E Truffaut, strapentito del colpo di testa, docilmente sviato da un fortuito incontro tutto baci nello scompartimento del treno, non prende la coincidenza a Strasburgo, lasciandosi cullare in grembo alla nuova conquista, una tedeschina di nome Charlotte, fino a Parigi, «con soldi in tasca e, di nuovo, tanti film da vedere e nessuna voglia di rientrare». E infatti non rientra. Renitente, lo riprendono. Evade. Da renitente, diventa disertore. Dopo una settimana allo sbando, si rifugia da André Bazin, fondatore nell´aprile 1951 dei Cahiers du Cinéma e suo padre spirituale, che lo convince a uscire dalla clandestinità e a consegnarsi, il 28 luglio, alle autorità militari. Sarà lo stesso Bazin, con l´aiuto di amici comuni, Rivette e Genet, a smuovere mare e monti per salvare il giovane Truffaut da una spirale autodistruttiva: dopo l´immediata prigionia nella caserma Dupleix, il ricovero d´urgenza il 3 agosto per una crisi di sifilide all´Hôpital Villemin, una nuova diserzione, il 3 settembre, quando viene dimesso con l´ordine di raggiungere entro ventiquattr´ore il reggimento in Germania, un tentativo di suicidio e il viavai tra ospedale psichiatrico, carcere e caserme.

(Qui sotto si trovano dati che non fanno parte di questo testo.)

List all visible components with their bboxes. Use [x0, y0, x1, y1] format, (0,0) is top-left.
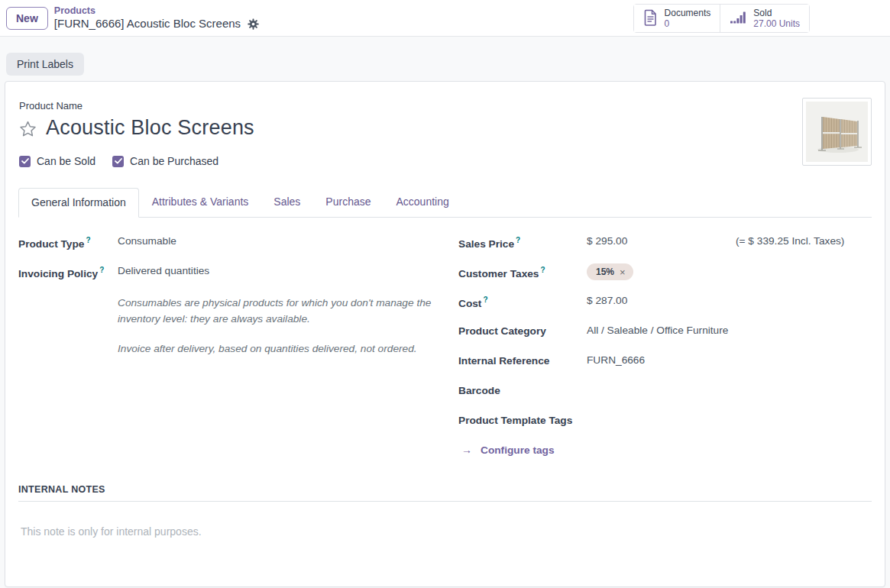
tab-accounting[interactable]: Accounting [384, 188, 461, 217]
tab-attributes-variants[interactable]: Attributes & Variants [140, 188, 261, 217]
gear-icon[interactable] [248, 18, 259, 30]
invoicing-policy-label: Invoicing Policy [18, 268, 98, 279]
can-be-sold-checkbox[interactable]: Can be Sold [19, 155, 95, 167]
product-template-tags-label: Product Template Tags [458, 414, 587, 426]
bar-chart-icon [730, 10, 746, 27]
product-type-label: Product Type [18, 238, 84, 250]
action-bar: Print Labels [0, 37, 890, 81]
general-information-page: Product Type? Consumable Invoicing Polic… [18, 218, 872, 456]
checkbox-checked-icon [19, 156, 31, 167]
document-icon [643, 9, 658, 28]
internal-notes-editor[interactable]: This note is only for internal purposes. [18, 525, 872, 586]
help-tooltip-icon[interactable]: ? [483, 296, 487, 304]
internal-reference-label: Internal Reference [458, 354, 587, 367]
internal-notes-section: INTERNAL NOTES This note is only for int… [18, 484, 872, 586]
field-invoicing-policy: Invoicing Policy? Delivered quantities [18, 265, 458, 282]
help-tooltip-icon[interactable]: ? [516, 236, 520, 244]
barcode-label: Barcode [458, 384, 587, 396]
field-product-type: Product Type? Consumable [18, 235, 458, 252]
new-button[interactable]: New [6, 7, 48, 30]
product-form-sheet: Product Name Acoustic Bloc Screens Can b… [5, 81, 885, 587]
right-arrow-icon: → [461, 444, 472, 456]
can-be-sold-label: Can be Sold [37, 155, 95, 167]
product-category-label: Product Category [458, 325, 587, 337]
invoicing-policy-select[interactable]: Delivered quantities [118, 265, 209, 276]
field-cost: Cost? $ 287.00 [458, 295, 872, 312]
field-barcode: Barcode [458, 384, 872, 401]
tax-tag-remove-icon[interactable]: × [620, 267, 626, 277]
tab-sales[interactable]: Sales [261, 188, 312, 217]
field-product-category: Product Category All / Saleable / Office… [458, 325, 872, 341]
customer-taxes-label: Customer Taxes [458, 268, 539, 279]
help-tooltip-icon[interactable]: ? [86, 236, 90, 244]
print-labels-button[interactable]: Print Labels [6, 53, 84, 76]
sales-price-input[interactable]: $ 295.00 [587, 235, 736, 247]
field-customer-taxes: Customer Taxes? 15% × [458, 265, 872, 282]
tab-purchase[interactable]: Purchase [313, 188, 383, 217]
notebook-tabs: General Information Attributes & Variant… [18, 188, 872, 218]
stat-button-group: Documents 0 Sold 27.00 Units [633, 4, 810, 33]
cost-label: Cost [458, 298, 481, 309]
field-product-template-tags: Product Template Tags [458, 414, 872, 431]
product-type-select[interactable]: Consumable [118, 235, 176, 247]
configure-tags-link[interactable]: → Configure tags [461, 444, 872, 456]
field-sales-price: Sales Price? $ 295.00 (= $ 339.25 Incl. … [458, 235, 872, 252]
tax-tag-label: 15% [596, 267, 614, 277]
breadcrumb-products-link[interactable]: Products [54, 5, 259, 17]
tab-general-information[interactable]: General Information [18, 188, 139, 218]
sales-price-incl-taxes: (= $ 339.25 Incl. Taxes) [736, 235, 844, 247]
internal-reference-input[interactable]: FURN_6666 [587, 354, 645, 366]
consumable-help-text: Consumables are physical products for wh… [118, 295, 437, 327]
control-panel: New Products [FURN_6666] Acoustic Bloc S… [0, 0, 890, 37]
sold-value: 27.00 Units [753, 18, 800, 29]
acoustic-screen-image [806, 102, 868, 162]
internal-notes-header: INTERNAL NOTES [18, 484, 872, 502]
checkbox-checked-icon [112, 156, 124, 167]
product-image[interactable] [802, 98, 872, 166]
product-name-label: Product Name [19, 100, 254, 111]
configure-tags-label: Configure tags [481, 444, 555, 456]
documents-value: 0 [665, 18, 670, 29]
tax-tag[interactable]: 15% × [587, 263, 633, 280]
product-name-input[interactable]: Acoustic Bloc Screens [46, 116, 254, 140]
help-tooltip-icon[interactable]: ? [540, 266, 545, 274]
can-be-purchased-label: Can be Purchased [130, 155, 218, 167]
stat-button-documents[interactable]: Documents 0 [634, 5, 720, 32]
cost-input[interactable]: $ 287.00 [587, 295, 627, 306]
stat-button-sold[interactable]: Sold 27.00 Units [720, 5, 809, 32]
invoicing-help-text: Invoice after delivery, based on quantit… [118, 341, 437, 357]
documents-label: Documents [665, 8, 711, 18]
field-help-text: Consumables are physical products for wh… [118, 295, 437, 357]
title-area: Product Name Acoustic Bloc Screens Can b… [18, 97, 872, 167]
sales-price-label: Sales Price [458, 238, 514, 250]
product-category-input[interactable]: All / Saleable / Office Furniture [587, 325, 728, 336]
field-internal-reference: Internal Reference FURN_6666 [458, 354, 872, 371]
help-tooltip-icon[interactable]: ? [99, 266, 104, 274]
can-be-purchased-checkbox[interactable]: Can be Purchased [112, 155, 218, 167]
favorite-star-icon[interactable] [18, 118, 37, 138]
breadcrumb-current: [FURN_6666] Acoustic Bloc Screens [54, 17, 241, 31]
breadcrumb: Products [FURN_6666] Acoustic Bloc Scree… [54, 5, 259, 31]
sold-label: Sold [753, 8, 772, 18]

È all´Hôpital Villemin che Truffaut comincia a tenere un diario di prigionia (finora inedito, di cui vengono qui tradotti per la prima volta i primi appunti) che continuerà a redigere per tutto il 1951. L´«instabilità caratteriale» che lo fa finalmente riformare il 20 febbraio 1952 s´appiccicherà, nell´abituale staffetta vita-schermo, al suo “doppio” Jean-Pierre Léaud, reduce da mesi di carcere militare nel terzo film della saga Antoine Doinel, Baci rubati (1968). Ma è in Antoine et Colette, episodio de L´amore a vent´anni, realizzato cinquant´anni fa, all´indomani dell´uscita di Jules e Jim, che Truffaut svela la sventurata molla sentimentale all´origine della voragine militare: l´amore platonico per Liliane Litvin (più volte evocata nel diario di prigionia) divenuta Colette (l´allora diciassettenne Marie-France Pisier), incontrata alla Cinémathèque (sala concerti nel film) e ostinatamente assediata da un impacciato Truffaut (Léaud nel film).
È lei l´incolpevole responsabile della leva anticipata del suo corteggiatore, demoralizzato dall´inefficacia d´acrobatici trucchetti, come la goffa trovata – ricca però di premonizioni cinematografiche, da La finestra sul cortile a La signora della porta accanto – di affittare una stanza dirimpetto alla famiglia dell´amata. La reclusione non diventa digiuno dalle altre due passioni di Truffaut: la letteratura e il cinema. Non potendo vedere film, si concentra sulle letture, anche occasionali, riacceso d´entusiasmo per il «suo» Balzac o per Genet, nuovo amico, da cui ottiene l´abbonamento alle Série noire Gallimard.
Fin dai primi giorni, la camerata, subito trasformata in biblioteca di fortuna, si fa laboratorio letterario, esercizio delle armi della critica. Ma intanto il cinema lievita in quei giorni di libertà impedita, di visioni negate. È quel cinema, ancora invisibile, ma presto prorompente, che avrà come costante situazioni di prigionia (I 400 colpi), di libertà esule (Fahrenheit 451) o autoreclusa (L´ultimo metró): il cinema di Truffaut.